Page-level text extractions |
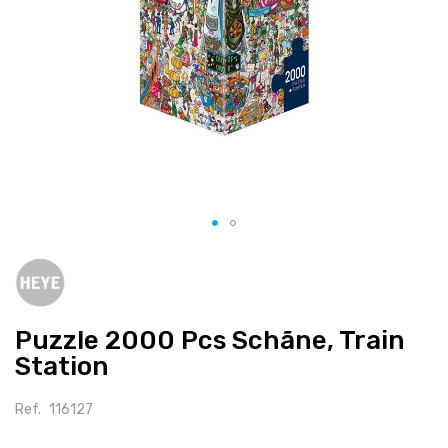
Salte
para
o
início
Puzzle 2000 Pcs Schãne, Train
da
galeria
Station
de
imagens
Ref.
116127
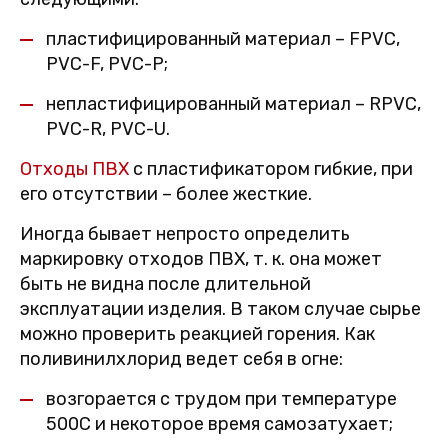
пластифицированный материал – FPVC,
PVC-F, PVC-P;
непластифицированный материал – RPVC,
PVC-R, PVC-U.
Отходы ПВХ
с пластификатором гибкие, при
его отсутствии – более жесткие.
Иногда бывает непросто определить
маркировку отходов ПВХ, т. к. она может
быть не видна после длительной
эксплуатации изделия. В таком случае сырье
можно проверить реакцией горения. Как
поливинилхлорид ведет себя в огне:
возгорается с трудом при температуре
500С и некоторое время самозатухает;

TASK REQUIREMENTS | Reproduce each entry exactly, without the pictures.

TASK ANSWER |
Salte
para
o
início
Puzzle 2000 Pcs Schãne, Train
da
galeria
Station
de
imagens
Ref.
116127
пластифицированный материал – FPVC,
PVC-F, PVC-P;
непластифицированный материал – RPVC,
PVC-R, PVC-U.
Отходы ПВХ
с пластификатором гибкие, при
его отсутствии – более жесткие.
Иногда бывает непросто определить
маркировку отходов ПВХ, т. к. она может
быть не видна после длительной
эксплуатации изделия. В таком случае сырье
можно проверить реакцией горения. Как
поливинилхлорид ведет себя в огне:
возгорается с трудом при температуре
500С и некоторое время самозатухает;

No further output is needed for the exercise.